Achutan Ramachandran Nair (1935–2024) moved across radically different visual worlds-early expressionist, urban-focused works; later, lush, celebratory paintings shaped by Kerala mural traditions and his deep engagement with rural and tribal life in Rajasthan.
A Ramachandran paintings are best understood as a lifelong exploration of myth, community, nature, and visual abundance, shifting dramatically from his early urban expressionist phase to later temple-inspired and rural narratives. Within the wider landscape of collecting paintings online, Ramachandran's work is often approached as a long-form practice rather than a single stylistic phase.
1) The Political / Urban Expressionist Phase
In his early decades after moving to Delhi, Ramachandran painted with a stark, expressionist urgency-bodies, crowds, and the psychic heat of the city.
What he explored: how violence, social fracture, and urban anxiety imprint themselves on the human figure-art as witness, not ornament.
2) The Turning Point (1984)
A specific moment during the 1984 communal riots reshaped his sense of what painting could (and could not) do in the world.
What he explored: the limits of political art-and the possibility of beauty as a form of repair.
3) Yayati
One of his most lauded works: 12 painted panels spanning roughly 60 feet, with 13 bronze figures at the centre-myth staged at mural scale.
What he explored: desire, renunciation, and moral tension (from the Mahabharata) rendered through Kerala-mural colour and contemporary presence-myth as a living psychological theatre. Works from this phase are frequently discussed within the tradition of Indian mythical paintings, where epic narrative and moral inquiry intersect.
4) Urvashi–Pururavas and the Lotus Pond
A named, documented series shown in New Delhi (Shridharani Gallery), built around the mythic lovers-and the lotus pond as a recurring world.
What he explored: the lotus not as a generic sacred symbol, but as a metaphor for a "larger quest," with myth used to speak about longing, transformation, and the pull of the sensual world. The lotus pond motif from this period later becomes central to Ramachandran's sustained engagement with lotus pond paintings as a lifelong subject.
5) The Rajasthan Turn
He spent extended time with Bhil communities near Udaipur, absorbing a vibrant ethos that reoriented his palette, motifs, and sense of the everyday as epic.
What he explored: community life as a moral and visual alternative to urban turmoil-festival, labour, women, landscape-painted with a decorative density that feels both intimate and monumental.
6) Lotus Pond at Obeshwar
The lotus pond becomes not a background, but a lifelong subject-returned to "year after year, decade after decade," with variations of season, decay, mist, monsoon, and bloom.
What he explored: time made visible-how nature changes without losing its pattern-turning water, leaf, insect, and light into a slow, immersive way of seeing.
7) Reality in Search of Myth
A named exhibition cycle documented in his exhibition history.
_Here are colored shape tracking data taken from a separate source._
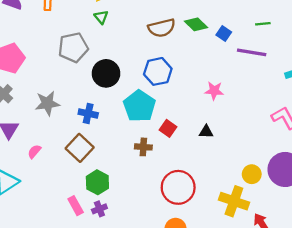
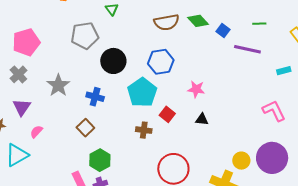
pink star: (214, 91) -> (196, 89), moved
gray star: (47, 103) -> (58, 85), turned -30
brown square: (80, 148) -> (85, 128), size x0.7
pink semicircle: (34, 151) -> (36, 132), moved

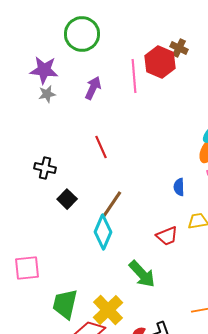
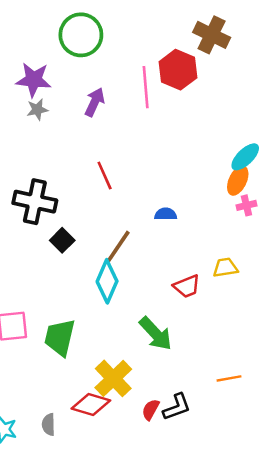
brown cross: (179, 48) -> (212, 35), moved, size x1.6
black cross: (45, 168) -> (35, 202), size x1.6
blue semicircle: (179, 187) -> (166, 214), moved, turned 90
green trapezoid: (65, 304) -> (60, 337), moved

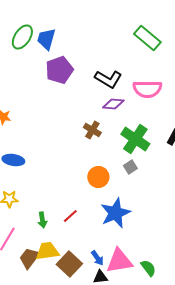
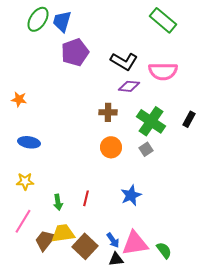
brown cross: (92, 130) -> (108, 112), turned -30
orange circle: (98, 177) -> (111, 147), moved
blue star: (115, 213) -> (131, 195), size x0.7
red line: (70, 216) -> (86, 198), turned -35

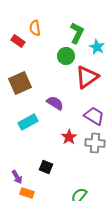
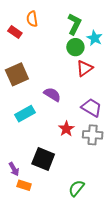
green circle: (66, 56) -> (75, 47), moved
red triangle: (87, 77) -> (85, 68), size x0.7
black square: (46, 167) -> (43, 159), size x1.6

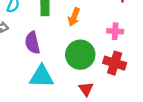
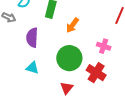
cyan triangle: (42, 76) -> (32, 68), size x0.6

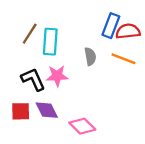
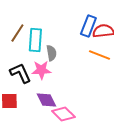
gray semicircle: (90, 56) -> (51, 53), moved
purple diamond: (47, 110) -> (46, 100), moved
What he explored: how lived reality can be re-entered through mythic structures-myth not as escape, but as a lens that clarifies what modern life obscures.
8) Imagined Territory: Reclaiming a Lost Paradise
A titled, catalogued body of recent works shown at Vadehra.
What he explored: "paradise" as inner geography-memory, fertility, and the pastoral as something reconstructed, not inherited.
9) Ekalinji Fantasy
A titled exhibition connected to the Udaipur landscape and its mythic charge (Ekalinji/Eklingji), with works that include lotus, birds, monsoon, and large multi-panel canvases.
What he explored: a temple-adjacent imagination-where weather, wingbeats, and ritual feel like one continuous music.
10) Earthen Pot: Image Poems
A defined series of 21 drawings made during a North America visit, explicitly returning to earlier Udaipur-linked concerns-fertility, memory, landscape-with recurring motifs: tree, woman, and self-portrait "inside the womb of the earthen pot."
What he explored: longing as imagery-"mood" as structure-drawing on Ragamala and Barahmasa visual dictionaries to make seasons and emotions visible.
11) The Changing Moods of Lotus Pond and Insignificant Incarnations
A titled show pairing large lotus pond paintings (including diptychs/triptychs around monsoon, mist, decay, winter) with Insignificant Incarnations-a suite of humorous drawings where the artist appears in caricature within vegetal worlds.
What he explored: two registers at once-nature as sublime immersion, and the self as a small, comic creature moving through it.
12) Subaltern Nayika and Lotus Pond
A titled exhibition explicitly linking the lotus pond motif with the Ashta Nayika concept (eight moods/emotions), drawing from long Indian aesthetic traditions.
What he explored: the nayika not as decorative archetype, but as emotional intelligence-fear, desire, reflection, liberation-set inside nature's vast, attentive space. By merging the nayika archetype with landscape, these works extend Ramachandran's contribution to modern human figure art beyond portraiture into emotional structure.
Across museums, private holdings, and institutional archives, A Ramachandran collections reflect distinct phases of his practice-from early expressionist works to the monumental mythic and mural-inspired cycles of his later years.